Indexing Nested hstore
In my first Nested hstore post yesterday, I ran a query against unindexed
hstore data, which required a table scan. But hstore is able to take advantage
of GIN indexes. So let’s see what that looks like. Connecting to the same
database, I indexed the review
column:
reviews=# CREATE INDEX idx_reviews_gin ON reviews USING GIN(review);
CREATE INDEX
Time: 360448.426 ms
reviews=# SELECT pg_size_pretty(pg_database_size(current_database()));
pg_size_pretty
----------------
421 MB
Well, that takes a while, and makes the database a lot bigger (it was 277 MB
unindexed). But is it worth it? Let’s find out. Oleg and Teodor’s patch adds
support for a nested hstore value on the right-hand-side of the @>
operator.
In practice, that means we can specify the full path to a nested value as an
hstore expression. In our case, to query only for Books, instead of using this
expression:
WHERE review #> '{product,group}' = 'Book'
We can use an hstore value with the entire path, including the value:
WHERE review @> '{product => {group => Book}}'
Awesome, right? Let’s give it a try:
reviews=# SELECT
width_bucket(length(review #> '{product,title}'), 1, 50, 5) title_length_bucket,
round(avg(review #^> '{review,rating}'), 2) AS review_average,
count(*)
FROM
reviews
WHERE
review @> '{product => {group => Book}}'
GROUP BY
title_length_bucket
ORDER BY
title_length_bucket;
title_length_bucket | review_average | count
---------------------+----------------+--------
1 | 4.42 | 56299
2 | 4.33 | 170774
3 | 4.45 | 104778
4 | 4.41 | 69719
5 | 4.36 | 47110
6 | 4.43 | 43070
(6 rows)
Time: 849.681 ms
That time looks better than yesterday’s, but in truth I first ran this query just before building the GIN index and got about the same result. Must be that Mavericks is finished indexing my disk or something. At any rate, the index is not buying us much here.
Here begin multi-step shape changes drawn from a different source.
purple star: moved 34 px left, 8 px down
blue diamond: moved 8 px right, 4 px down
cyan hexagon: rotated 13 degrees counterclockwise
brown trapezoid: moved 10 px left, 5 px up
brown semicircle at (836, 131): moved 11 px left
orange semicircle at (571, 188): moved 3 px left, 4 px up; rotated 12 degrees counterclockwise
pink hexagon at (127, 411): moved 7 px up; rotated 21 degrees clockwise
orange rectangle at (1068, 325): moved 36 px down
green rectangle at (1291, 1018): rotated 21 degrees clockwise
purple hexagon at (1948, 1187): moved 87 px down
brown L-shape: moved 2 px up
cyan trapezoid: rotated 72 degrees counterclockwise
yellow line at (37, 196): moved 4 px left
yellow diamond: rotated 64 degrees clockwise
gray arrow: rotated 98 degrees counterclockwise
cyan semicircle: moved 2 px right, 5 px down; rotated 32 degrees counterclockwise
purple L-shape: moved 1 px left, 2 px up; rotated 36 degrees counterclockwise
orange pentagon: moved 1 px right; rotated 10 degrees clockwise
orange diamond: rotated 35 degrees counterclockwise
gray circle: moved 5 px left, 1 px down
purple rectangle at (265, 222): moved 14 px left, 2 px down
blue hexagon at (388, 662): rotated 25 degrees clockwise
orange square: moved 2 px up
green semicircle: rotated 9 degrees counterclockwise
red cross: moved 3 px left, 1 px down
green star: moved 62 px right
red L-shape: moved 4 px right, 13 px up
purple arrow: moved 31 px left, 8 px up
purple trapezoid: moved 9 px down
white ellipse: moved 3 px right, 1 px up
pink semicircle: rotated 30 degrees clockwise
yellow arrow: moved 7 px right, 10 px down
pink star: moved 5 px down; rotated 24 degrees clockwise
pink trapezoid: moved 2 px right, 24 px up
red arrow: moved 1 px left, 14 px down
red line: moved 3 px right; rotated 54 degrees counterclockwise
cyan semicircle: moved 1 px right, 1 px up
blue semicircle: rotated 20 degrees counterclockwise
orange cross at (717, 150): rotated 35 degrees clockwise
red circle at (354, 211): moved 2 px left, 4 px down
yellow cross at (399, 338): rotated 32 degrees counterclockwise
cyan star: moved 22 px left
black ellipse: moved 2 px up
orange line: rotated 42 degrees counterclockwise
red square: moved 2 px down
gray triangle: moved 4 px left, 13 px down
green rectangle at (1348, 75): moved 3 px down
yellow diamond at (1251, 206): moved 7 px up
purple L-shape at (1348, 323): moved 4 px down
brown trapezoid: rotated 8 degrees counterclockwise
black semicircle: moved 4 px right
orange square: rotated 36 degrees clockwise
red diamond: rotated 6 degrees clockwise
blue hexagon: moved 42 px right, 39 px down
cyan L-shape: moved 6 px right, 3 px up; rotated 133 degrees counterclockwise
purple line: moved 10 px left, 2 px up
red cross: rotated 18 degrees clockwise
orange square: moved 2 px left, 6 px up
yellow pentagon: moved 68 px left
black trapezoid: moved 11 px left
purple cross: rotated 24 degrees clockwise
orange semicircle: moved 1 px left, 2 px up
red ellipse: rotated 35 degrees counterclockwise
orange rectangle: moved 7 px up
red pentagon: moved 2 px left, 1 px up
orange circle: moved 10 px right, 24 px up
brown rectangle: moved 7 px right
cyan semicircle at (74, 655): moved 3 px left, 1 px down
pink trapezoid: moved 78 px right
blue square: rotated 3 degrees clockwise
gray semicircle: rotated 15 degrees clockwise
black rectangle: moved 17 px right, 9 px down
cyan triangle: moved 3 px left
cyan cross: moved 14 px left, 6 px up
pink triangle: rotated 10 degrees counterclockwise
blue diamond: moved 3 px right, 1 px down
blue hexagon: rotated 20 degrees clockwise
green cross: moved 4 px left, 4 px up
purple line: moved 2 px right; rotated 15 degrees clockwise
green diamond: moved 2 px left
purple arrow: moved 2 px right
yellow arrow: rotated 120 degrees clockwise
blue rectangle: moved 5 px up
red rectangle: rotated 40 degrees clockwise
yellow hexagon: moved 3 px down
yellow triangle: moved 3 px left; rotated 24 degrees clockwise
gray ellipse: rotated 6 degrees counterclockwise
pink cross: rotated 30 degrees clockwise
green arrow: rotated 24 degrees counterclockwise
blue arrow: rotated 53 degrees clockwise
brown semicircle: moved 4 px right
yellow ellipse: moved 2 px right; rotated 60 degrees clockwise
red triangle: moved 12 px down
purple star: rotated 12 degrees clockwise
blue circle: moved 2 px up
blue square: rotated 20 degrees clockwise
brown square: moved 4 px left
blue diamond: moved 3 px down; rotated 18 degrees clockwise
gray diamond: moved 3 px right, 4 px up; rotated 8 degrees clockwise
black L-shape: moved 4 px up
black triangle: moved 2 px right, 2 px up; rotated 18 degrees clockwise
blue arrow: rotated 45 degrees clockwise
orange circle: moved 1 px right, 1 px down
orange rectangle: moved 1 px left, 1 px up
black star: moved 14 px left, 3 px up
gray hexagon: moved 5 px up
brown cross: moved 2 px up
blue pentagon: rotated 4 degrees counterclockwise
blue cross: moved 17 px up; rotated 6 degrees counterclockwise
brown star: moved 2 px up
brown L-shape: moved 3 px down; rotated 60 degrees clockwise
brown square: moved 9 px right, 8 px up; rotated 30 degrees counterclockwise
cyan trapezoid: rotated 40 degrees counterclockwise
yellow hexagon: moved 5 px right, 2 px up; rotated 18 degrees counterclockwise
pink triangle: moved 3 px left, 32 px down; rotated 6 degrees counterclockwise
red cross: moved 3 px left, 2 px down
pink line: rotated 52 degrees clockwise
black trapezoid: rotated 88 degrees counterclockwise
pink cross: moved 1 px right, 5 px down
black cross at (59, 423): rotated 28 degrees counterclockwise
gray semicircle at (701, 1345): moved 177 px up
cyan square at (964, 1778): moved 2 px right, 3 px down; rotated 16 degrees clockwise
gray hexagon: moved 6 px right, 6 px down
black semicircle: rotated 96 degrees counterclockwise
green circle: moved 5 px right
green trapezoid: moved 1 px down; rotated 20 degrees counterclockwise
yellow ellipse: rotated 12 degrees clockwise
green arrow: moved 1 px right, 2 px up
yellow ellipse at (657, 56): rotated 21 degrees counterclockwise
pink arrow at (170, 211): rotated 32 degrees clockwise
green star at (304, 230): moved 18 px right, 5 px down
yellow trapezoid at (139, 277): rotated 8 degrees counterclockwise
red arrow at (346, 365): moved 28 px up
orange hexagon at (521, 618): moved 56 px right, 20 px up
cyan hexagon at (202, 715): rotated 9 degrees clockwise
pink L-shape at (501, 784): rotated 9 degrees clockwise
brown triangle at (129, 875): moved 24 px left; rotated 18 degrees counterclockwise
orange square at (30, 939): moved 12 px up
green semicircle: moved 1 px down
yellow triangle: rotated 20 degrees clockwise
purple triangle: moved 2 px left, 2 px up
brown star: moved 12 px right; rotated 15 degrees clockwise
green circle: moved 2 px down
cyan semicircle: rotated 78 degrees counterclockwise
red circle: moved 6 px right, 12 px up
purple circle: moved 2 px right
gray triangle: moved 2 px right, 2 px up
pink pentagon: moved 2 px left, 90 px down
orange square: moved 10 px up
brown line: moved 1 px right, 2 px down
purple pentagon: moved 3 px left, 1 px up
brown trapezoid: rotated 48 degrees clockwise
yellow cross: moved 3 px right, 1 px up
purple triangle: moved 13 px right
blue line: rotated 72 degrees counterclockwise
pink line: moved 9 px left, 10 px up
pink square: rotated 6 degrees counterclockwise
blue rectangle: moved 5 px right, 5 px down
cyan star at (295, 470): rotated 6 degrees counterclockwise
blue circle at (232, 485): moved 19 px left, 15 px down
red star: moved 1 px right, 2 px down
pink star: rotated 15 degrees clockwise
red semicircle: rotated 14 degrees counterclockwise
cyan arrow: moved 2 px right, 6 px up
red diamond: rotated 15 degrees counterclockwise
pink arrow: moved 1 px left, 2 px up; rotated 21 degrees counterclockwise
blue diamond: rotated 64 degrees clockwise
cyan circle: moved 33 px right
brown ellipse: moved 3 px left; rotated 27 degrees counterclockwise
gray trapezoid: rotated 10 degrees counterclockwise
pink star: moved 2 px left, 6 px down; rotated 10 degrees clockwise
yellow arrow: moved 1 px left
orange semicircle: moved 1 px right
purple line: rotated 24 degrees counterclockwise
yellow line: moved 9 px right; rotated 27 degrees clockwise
But hey, we’re dealing with 1998 Amazon reviews, so querying against books probably isn’t very selective. I don’t blame the planner for deciding that a table scan is cheaper than an index scan. But what if we try a more selective value, say “DVD”?
reviews=# SELECT
width_bucket(length(review #> '{product,title}'), 1, 50, 5) title_length_bucket,
round(avg(review #^> '{review,rating}'), 2) AS review_average,
count(*)
FROM
reviews
WHERE
review @> '{product => {group => DVD}}'
GROUP BY
title_length_bucket
ORDER BY
title_length_bucket;
title_length_bucket | review_average | count
---------------------+----------------+-------
1 | 4.27 | 2646
2 | 4.44 | 4180
3 | 4.53 | 1996
4 | 4.38 | 2294
5 | 4.48 | 943
6 | 4.42 | 738
(6 rows)
Time: 73.913 ms
Wow! Under 100ms. That’s more like it! Inverted indexing FTW!